Nor was she the only errant employee to get soft treatment.

Last year, the IG found that a MTA computer specialist busted in 2013 for a dual-employment violation was back to operating his personal business during work hours and using MTA resources.

And even after getting caught a second time, he merely got hit with a a 30-day suspension plus a “final warning.” For his admitted violation of the Public Officers Law, the state Joint Commission on Public Ethics recommended against added financial penalties because he’d lost $6,500 in pay during his suspension.
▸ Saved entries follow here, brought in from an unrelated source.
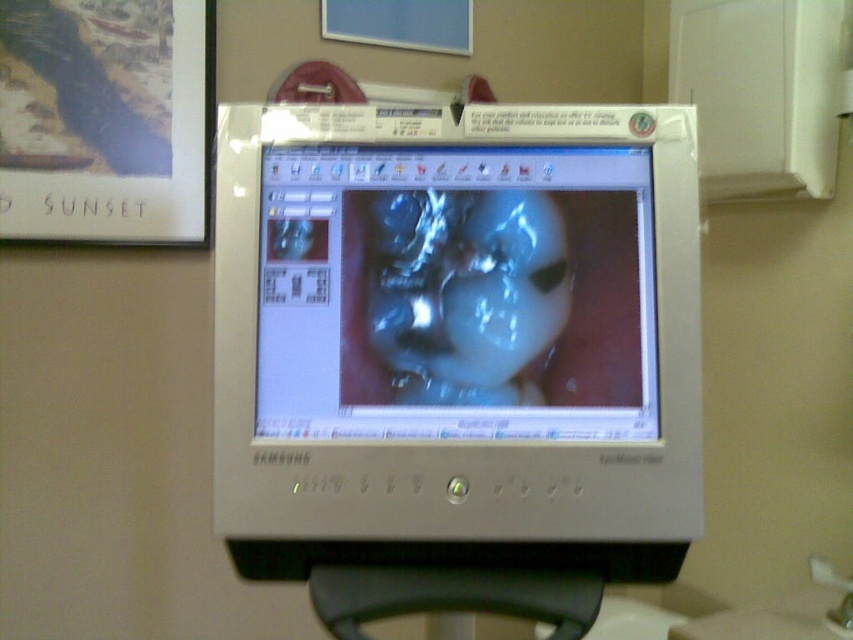 Question: Estimate the real-world distances between objects in this image. Which object is closer to the silver metallic monitor at center?

Choices:
 (A) translucent plastic face at center
 (B) shiny metallic monitor at center

Answer: (B)

Question: Is silver metallic monitor at center below shiny metallic monitor at center?

Choices:
 (A) no
 (B) yes

Answer: (B)

Question: Based on their relative distances, which object is farther from the silver metallic monitor at center?

Choices:
 (A) translucent plastic face at center
 (B) shiny metallic monitor at center

Answer: (A)

Question: Does shiny metallic monitor at center have a smaller size compared to translucent plastic face at center?

Choices:
 (A) yes
 (B) no

Answer: (B)

Question: Which object is the closest to the translucent plastic face at center?

Choices:
 (A) silver metallic monitor at center
 (B) shiny metallic monitor at center

Answer: (B)

Question: Is silver metallic monitor at center in front of shiny metallic monitor at center?

Choices:
 (A) yes
 (B) no

Answer: (A) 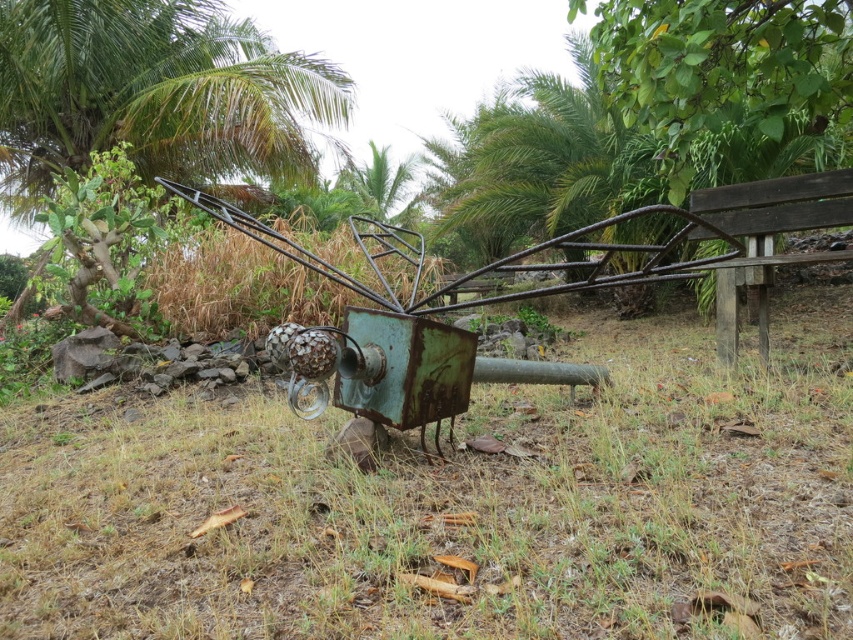 Can you confirm if green grass at center is positioned to the right of green leafy palm tree at upper center?

Indeed, green grass at center is positioned on the right side of green leafy palm tree at upper center.

Between point (157, 515) and point (379, 195), which one is positioned in front?

Point (157, 515)

I want to click on green grass at center, so click(x=451, y=502).

Between green wood bench at right and dark brown wooden bench at right, which one has more height?

green wood bench at right is taller.

Who is more forward, (790, 20) or (809, 253)?

Point (790, 20) is in front.

This screenshot has height=640, width=853. Identify the location of green wood bench at right. (722, 67).

Locate an element on the screen. green wood bench at right is located at coordinates (722, 67).

Which of these two, green leafy palm tree at upper left or green wood bench at right, stands taller?

Standing taller between the two is green leafy palm tree at upper left.

Is the position of green leafy palm tree at upper left less distant than that of green wood bench at right?

No.

Identify the location of green leafy palm tree at upper left. The width and height of the screenshot is (853, 640). (154, 93).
Pokorny’s annual report highlights over a dozen investigations involving similar outrages. The number of complaints her office received more than doubled, from 683 in 2018 to 1,375 last year. In 2019, that led to 232 investigations and inquiries, 108 closed investigations, with 173 probes still open.

But all the IG’s work won’t mean much unless MTA leaders start imposing serious penalties for such flagrant abuses.